Although egg donation has enjoyed widespread acceptance and relatively little scrutiny in the United States, this is not the case throughout the world. In Italy, for instance, a law was passed in 2004 completely banning oocyte donation, banning as well use of donor sperm and helping women past childbearing age becoming pregnant via ARTs. The road to this law started in 1994 when Italy made headlines when Dr. Severino Antinori used donor eggs to get 63 year old Rosana Della Cortes pregnant. Robin Marantz Henig’s New York Times article (2004) states,
“We are learning the wrong lessons from our earlier misadventures. Things got a little out of hand, yes, but that is because governments around the world adopted a hands-off policy towards the whole affair. It was too complicated to reach consensus about what steps were too intrusive, about when human life begins, about what risks were worth taking for the sake of having one’s own biological child. So governments turned their backs on reproductive technology and allowed the field to be taken over by cowboys.”
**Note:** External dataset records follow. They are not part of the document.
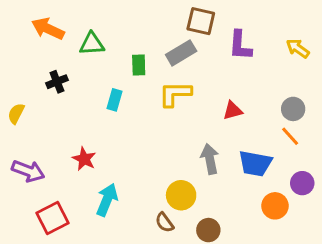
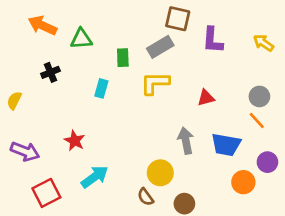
cyan arrow: (107, 200) -> (95, 177), turned 32

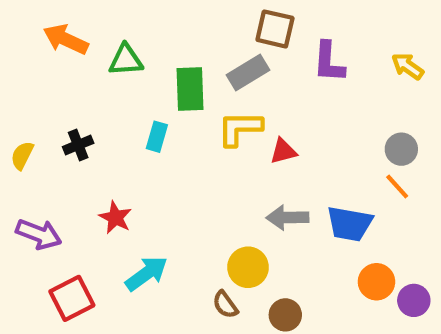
green rectangle: (123, 58) -> (190, 89), size x1.5
black cross: (50, 72) -> (78, 145), moved
red triangle: (206, 98) -> (283, 151), moved
gray arrow: (186, 141) -> (287, 218), turned -80
purple circle: (267, 162) -> (414, 300), moved

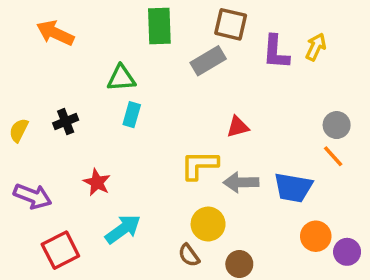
green triangle: (126, 60) -> (121, 78), moved
yellow arrow: (408, 66) -> (316, 47), moved, turned 80
green rectangle: (190, 89) -> (159, 26), moved
yellow L-shape: (240, 128) -> (199, 165), moved

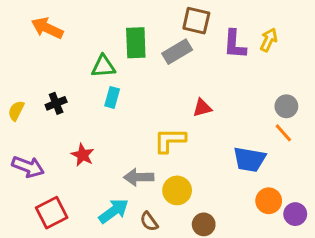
green rectangle: (159, 26) -> (136, 43), moved
gray arrow: (241, 182) -> (139, 177), moved
cyan arrow: (123, 229) -> (114, 211), moved
brown semicircle: (189, 255) -> (149, 221), moved

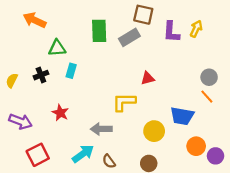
green triangle: (103, 66) -> (57, 48), moved
cyan rectangle: (112, 97) -> (71, 71), moved
yellow circle: (177, 190) -> (154, 131), moved

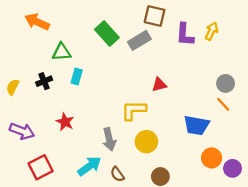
green rectangle: (99, 31) -> (107, 33), turned -40
gray arrow: (101, 129) -> (109, 139), turned -102
yellow circle: (154, 131) -> (146, 142), moved

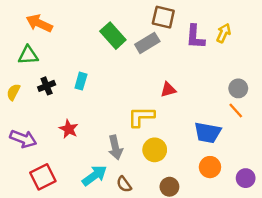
green triangle: (62, 52) -> (28, 55), moved
orange circle: (212, 158) -> (210, 167), moved

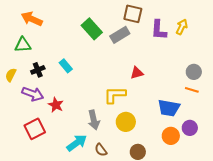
cyan rectangle: (81, 81) -> (66, 66), turned -56
orange line: (236, 111) -> (192, 90), turned -32
purple arrow: (23, 139) -> (33, 94), moved
red square: (43, 177) -> (35, 129), moved
purple circle: (246, 178) -> (190, 128), moved

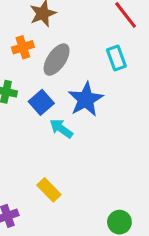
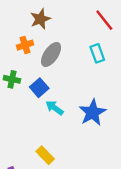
blue star: (86, 99) -> (93, 113), moved

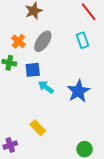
orange cross: (25, 45) -> (18, 41), moved, turned -32
blue square: (39, 88) -> (33, 70), turned 35

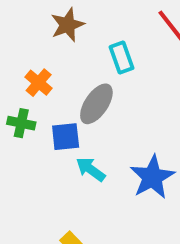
cyan rectangle: (82, 40) -> (121, 58), moved
gray ellipse: (43, 41) -> (96, 104), moved

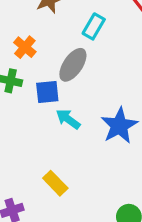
cyan rectangle: (121, 58) -> (94, 26), turned 50

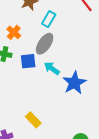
cyan rectangle: (94, 26) -> (49, 19), moved
cyan arrow: (68, 119) -> (52, 68), moved

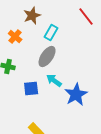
orange cross: (14, 32) -> (15, 36), moved
blue square: (28, 61) -> (31, 88), moved

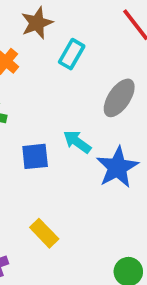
gray ellipse: (47, 56) -> (119, 98), moved

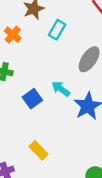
blue square: (35, 156) -> (32, 99), turned -30

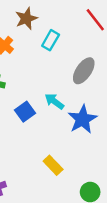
yellow rectangle: (39, 150) -> (53, 165), moved

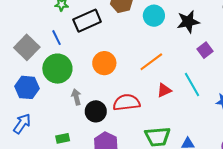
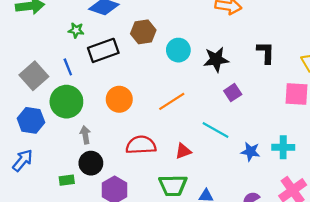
cyan line: (192, 85) -> (216, 130), turned -35
red triangle: (164, 90) -> (183, 151), moved
black circle: (96, 111) -> (91, 163), moved

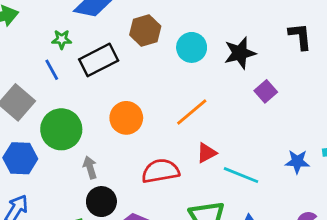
blue line: (68, 67) -> (52, 70), moved
cyan line: (216, 130) -> (241, 175), moved
red triangle: (183, 151) -> (207, 153), moved

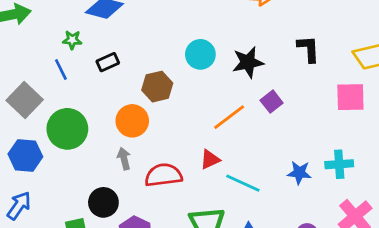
brown hexagon: (145, 31) -> (157, 87), moved
black rectangle: (99, 60) -> (108, 62), size x0.6
orange line: (192, 112) -> (229, 117), moved
gray arrow: (90, 167) -> (124, 159), moved

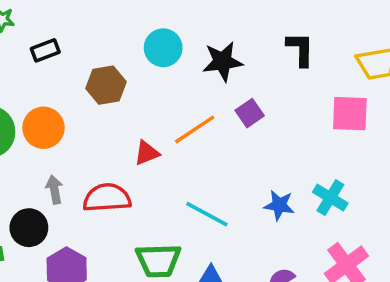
orange circle: (132, 121) -> (43, 128), moved
gray arrow: (124, 159) -> (54, 190), moved
red triangle: (210, 159) -> (147, 153), moved
cyan cross: (339, 164) -> (330, 198), turned 32

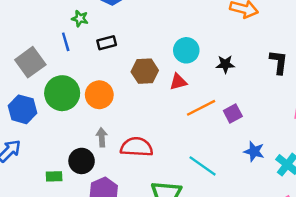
black star: (223, 61) -> (225, 64), size x0.7
purple square: (250, 113) -> (233, 114), moved
red triangle: (147, 153) -> (178, 82), moved
blue star: (279, 205) -> (254, 151), moved

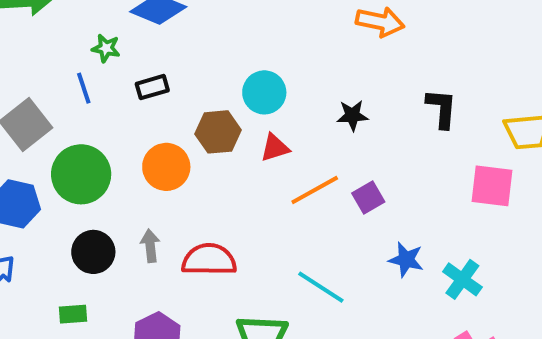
cyan circle: (186, 50) -> (264, 92), moved
orange circle: (99, 95) -> (166, 167), moved
black circle: (82, 161) -> (93, 252), moved

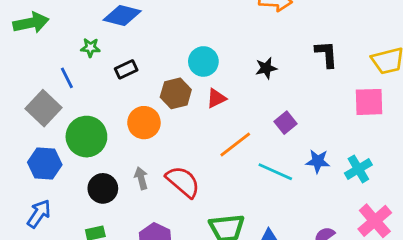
blue line: (84, 88) -> (67, 78), moved
orange line: (315, 190) -> (235, 145), moved
red semicircle: (209, 260) -> (183, 182), turned 48
cyan cross: (462, 279) -> (358, 169), turned 32
cyan line: (321, 287) -> (275, 172), moved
Still, unable to come to a consensus about exactly what should be accepted and what should not as far as egg donation, countries like Italy, Austria, Norway, Sweden and Switzerland have also nearly eliminated ovum donation. While such strict laws serve to call everyone’s attention to the potential for ethical abuses in egg donation, they also create new social problems. There now exists what has been termed “fertility tourism”—people living in countries that ban oocyte donation are traveling to other countries to obtain eggs.